Cooking Instructions:
For the Palak Paste
1. Bring a pot of water to a boil, and season it with salt. Add the cleaned spinach and boil for 20-25 seconds.
2. Remove it into a bowl of cold water. Once it cools down, squeeze out the spinach and blend it into a smooth paste.

Prepping the Cauliflower
1. In a bowl, add the cauliflower florets along with salt and turmeric powder. Immerse it in hot water, cover and rest for 5 minutes.
2. Drain out the cauliflower from the water. Add 3 tbsp of the prepared palak paste and all the other ingredients and mix to coat evenly. Sprinkle water as needed.
3. Deep-fry on high heat for around 3 minutes until crisp. Remove from the oil and set aside.
4. In another pan/wok, heat oil and add ginger, garlic and green chilli.

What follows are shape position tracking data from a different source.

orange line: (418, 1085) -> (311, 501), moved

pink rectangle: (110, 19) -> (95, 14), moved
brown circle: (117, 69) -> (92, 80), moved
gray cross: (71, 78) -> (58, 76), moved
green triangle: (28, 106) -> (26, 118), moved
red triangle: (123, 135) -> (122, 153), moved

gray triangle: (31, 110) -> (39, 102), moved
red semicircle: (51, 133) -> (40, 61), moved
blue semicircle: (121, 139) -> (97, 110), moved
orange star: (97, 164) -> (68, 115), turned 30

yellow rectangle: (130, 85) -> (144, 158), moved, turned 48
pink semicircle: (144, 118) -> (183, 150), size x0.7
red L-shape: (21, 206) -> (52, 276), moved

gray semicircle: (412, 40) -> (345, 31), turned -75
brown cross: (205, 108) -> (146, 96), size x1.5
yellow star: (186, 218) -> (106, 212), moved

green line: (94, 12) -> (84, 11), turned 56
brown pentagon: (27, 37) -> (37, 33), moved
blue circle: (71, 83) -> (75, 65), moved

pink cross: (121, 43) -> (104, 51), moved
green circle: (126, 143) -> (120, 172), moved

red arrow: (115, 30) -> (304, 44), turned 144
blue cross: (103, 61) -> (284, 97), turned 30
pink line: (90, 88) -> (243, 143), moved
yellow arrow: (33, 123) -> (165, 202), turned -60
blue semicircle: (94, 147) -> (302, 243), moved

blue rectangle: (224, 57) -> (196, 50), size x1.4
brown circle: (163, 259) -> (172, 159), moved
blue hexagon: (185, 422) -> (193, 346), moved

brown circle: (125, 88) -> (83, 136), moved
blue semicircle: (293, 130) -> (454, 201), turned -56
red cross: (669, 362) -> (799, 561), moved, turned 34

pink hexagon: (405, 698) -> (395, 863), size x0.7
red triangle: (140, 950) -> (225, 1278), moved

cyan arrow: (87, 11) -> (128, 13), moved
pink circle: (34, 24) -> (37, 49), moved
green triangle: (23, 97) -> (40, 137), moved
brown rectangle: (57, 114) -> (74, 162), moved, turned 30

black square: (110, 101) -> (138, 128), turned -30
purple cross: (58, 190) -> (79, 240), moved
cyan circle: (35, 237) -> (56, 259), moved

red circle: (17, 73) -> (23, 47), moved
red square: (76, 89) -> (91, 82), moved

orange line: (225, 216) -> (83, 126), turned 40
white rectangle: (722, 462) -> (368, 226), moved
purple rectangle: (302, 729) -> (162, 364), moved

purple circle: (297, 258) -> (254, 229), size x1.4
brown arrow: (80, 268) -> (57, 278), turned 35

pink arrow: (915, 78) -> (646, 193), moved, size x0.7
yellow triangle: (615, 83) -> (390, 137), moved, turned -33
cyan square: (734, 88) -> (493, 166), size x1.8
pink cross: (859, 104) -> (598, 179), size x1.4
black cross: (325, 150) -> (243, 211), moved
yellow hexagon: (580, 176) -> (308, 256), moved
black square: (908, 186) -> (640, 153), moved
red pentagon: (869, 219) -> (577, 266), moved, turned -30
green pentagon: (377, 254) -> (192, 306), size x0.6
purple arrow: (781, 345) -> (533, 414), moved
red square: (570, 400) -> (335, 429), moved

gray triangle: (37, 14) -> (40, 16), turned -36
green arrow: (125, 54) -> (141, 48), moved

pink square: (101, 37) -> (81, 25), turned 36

Saute for a few seconds until the colour starts to brown.
5. Add onion and saute for a minute, followed by tomato ketchup, soy sauce, black pepper powder and salt.
6. Add the palak paste and saute for 3-4 minutes on high heat. Add a splash of water if it gets too dry.
7. Add the fried gobi and coriander leaves. Mix & toss to coat evenly. Serve it as a starter/snack with toothpicks for an authentic street-food feel.